四半期報告書-第108期第1四半期(令和2年4月1日-令和2年6月30日)

【提出】
2020/08/13 13:25
【資料】
PDFをみる
【項目】
19項目
文中の将来に関する事項は、当四半期連結会計期間の末日現在において当社グループが判断したものであります。
(1) 財政状態および経営成績の状況
(経営成績の状況)
当第1四半期連結累計期間のわが国を含む世界経済は、新型コロナウイルス感染症の影響により極めて厳しい状況でした。今後、社会経済活動のレベルを段階的に引き上げていくなかで、極めて厳しい状況から持ち直しに向かうことが期待されますが、感染拡大は収束しておらず、先行きは不透明な状況です。
このような状況の中、当社グループは将来の発展に向けた土台を固める期間として、「中期経営計画Kureha's Challenge 2020」に取り組み、持続的な成長と企業価値向上を図っております。当第1四半期連結累計期間では、新型コロナウイルス感染症による影響は、機能製品事業の販売に弱さがみられるなど顕在化しつつあるものの、全体として軽微でしたが、前年同期比で減収・減益となり、売上収益は前年同期比1.7%減の314億65百万円、営業利益は、前第1四半期連結累計期間に連結子会社による新規企業結合に伴う割安購入益14億60百万円を計上したことなどもあり、前年同期比44.7%減の25億12百万円、税引前四半期利益は前年同期比38.2%減の28億24百万円、四半期利益は前年同期比46.5%減の20億39百万円、親会社の所有者に帰属する四半期利益は前年同期比46.2%減の20億49百万円となりました。

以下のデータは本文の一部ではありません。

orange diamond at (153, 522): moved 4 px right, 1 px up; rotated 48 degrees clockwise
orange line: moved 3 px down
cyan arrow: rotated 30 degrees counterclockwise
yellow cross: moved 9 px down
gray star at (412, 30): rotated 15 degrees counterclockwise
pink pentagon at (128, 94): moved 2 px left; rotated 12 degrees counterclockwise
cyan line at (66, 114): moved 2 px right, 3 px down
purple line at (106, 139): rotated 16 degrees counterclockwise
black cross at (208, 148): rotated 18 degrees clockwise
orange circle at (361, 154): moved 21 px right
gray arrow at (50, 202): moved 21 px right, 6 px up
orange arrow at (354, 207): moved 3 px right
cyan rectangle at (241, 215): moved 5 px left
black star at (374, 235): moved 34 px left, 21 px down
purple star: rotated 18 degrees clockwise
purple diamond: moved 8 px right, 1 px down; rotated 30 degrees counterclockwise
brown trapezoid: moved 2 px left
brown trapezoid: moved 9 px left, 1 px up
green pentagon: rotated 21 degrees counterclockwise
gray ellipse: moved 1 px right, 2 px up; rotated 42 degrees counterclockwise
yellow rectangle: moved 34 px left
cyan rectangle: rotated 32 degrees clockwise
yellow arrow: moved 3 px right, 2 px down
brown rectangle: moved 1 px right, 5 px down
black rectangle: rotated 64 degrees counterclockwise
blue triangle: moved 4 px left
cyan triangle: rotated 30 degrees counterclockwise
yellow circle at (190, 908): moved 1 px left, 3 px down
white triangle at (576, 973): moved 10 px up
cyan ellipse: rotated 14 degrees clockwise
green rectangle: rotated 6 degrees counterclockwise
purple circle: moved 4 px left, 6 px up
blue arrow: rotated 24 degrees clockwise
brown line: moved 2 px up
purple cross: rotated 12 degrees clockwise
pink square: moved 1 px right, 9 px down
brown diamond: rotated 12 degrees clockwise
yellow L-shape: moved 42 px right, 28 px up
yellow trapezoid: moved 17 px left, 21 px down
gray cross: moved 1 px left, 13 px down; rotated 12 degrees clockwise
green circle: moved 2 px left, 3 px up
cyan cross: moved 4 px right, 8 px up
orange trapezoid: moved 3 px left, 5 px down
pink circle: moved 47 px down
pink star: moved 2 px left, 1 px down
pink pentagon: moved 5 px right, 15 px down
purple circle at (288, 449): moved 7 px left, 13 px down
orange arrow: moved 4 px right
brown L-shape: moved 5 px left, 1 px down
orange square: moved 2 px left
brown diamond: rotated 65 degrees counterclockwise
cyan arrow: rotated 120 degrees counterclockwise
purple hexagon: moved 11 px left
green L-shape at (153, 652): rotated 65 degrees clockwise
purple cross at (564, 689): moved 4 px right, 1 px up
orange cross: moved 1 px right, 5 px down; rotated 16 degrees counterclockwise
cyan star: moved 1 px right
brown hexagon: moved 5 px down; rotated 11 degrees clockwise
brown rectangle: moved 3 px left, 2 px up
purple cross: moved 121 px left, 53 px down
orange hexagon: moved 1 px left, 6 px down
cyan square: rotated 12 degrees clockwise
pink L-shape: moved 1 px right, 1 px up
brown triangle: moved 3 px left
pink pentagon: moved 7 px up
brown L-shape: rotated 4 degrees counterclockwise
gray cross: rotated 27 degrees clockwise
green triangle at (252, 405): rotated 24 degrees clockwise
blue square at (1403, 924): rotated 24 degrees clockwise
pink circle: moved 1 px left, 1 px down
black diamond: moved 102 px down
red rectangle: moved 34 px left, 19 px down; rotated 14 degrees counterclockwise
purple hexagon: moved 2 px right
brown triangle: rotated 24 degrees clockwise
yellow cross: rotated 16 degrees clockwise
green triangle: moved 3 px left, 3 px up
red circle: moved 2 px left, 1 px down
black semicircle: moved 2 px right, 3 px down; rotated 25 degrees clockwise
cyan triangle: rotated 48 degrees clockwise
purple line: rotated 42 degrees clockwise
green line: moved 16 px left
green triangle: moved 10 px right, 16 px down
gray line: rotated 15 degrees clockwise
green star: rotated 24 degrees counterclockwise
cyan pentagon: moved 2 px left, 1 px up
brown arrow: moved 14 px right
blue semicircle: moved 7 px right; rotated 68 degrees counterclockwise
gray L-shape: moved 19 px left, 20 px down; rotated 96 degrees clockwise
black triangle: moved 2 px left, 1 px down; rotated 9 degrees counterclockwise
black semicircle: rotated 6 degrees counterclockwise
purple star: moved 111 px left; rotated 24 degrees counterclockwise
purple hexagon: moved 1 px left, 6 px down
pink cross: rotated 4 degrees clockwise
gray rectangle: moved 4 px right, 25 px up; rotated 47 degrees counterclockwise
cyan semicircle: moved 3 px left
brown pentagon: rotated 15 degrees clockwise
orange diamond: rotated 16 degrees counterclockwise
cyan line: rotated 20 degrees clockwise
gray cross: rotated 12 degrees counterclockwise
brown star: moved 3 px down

なお、前第2四半期連結会計期間において、企業結合に係る暫定的な会計処理の確定を行っており、前第1四半期連結累計期間の関連する各数値については、暫定的な会計処理の確定の内容を反映させております。
セグメントの業績は次のとおりです。
(単位:百万円)
売 上 収 益営 業 損 益
前第1四半期当第1四半期増減前第1四半期当第1四半期増減
機能製品事業9,8858,653△1,2321,167△281△1,449
化学製品事業5,3365,339395198102
樹脂製品事業10,96210,552△4101,5021,779276
建設関連事業1,7722,657885△12205218
その他関連事業4,0674,261194344620275
調整額 (注)---1,444△9△1,454
連結合計32,02531,465△5594,5422,512△2,030

(注) 営業損益の調整額には、報告セグメントに配分していないその他の収支が含まれております。詳細は、要約四半期連結財務諸表注記「5.セグメント情報」に記載しております。
① 機能製品事業
機能樹脂分野では、PPS樹脂、リチウムイオン二次電池用バインダ-向けのフッ化ビニリデン樹脂およびシェ-ルオイル・ガス掘削用途向けのPGA(ポリグリコ-ル酸)樹脂加工品は売上げが減少し、この分野での売上げ、営業利益はともに減少しました。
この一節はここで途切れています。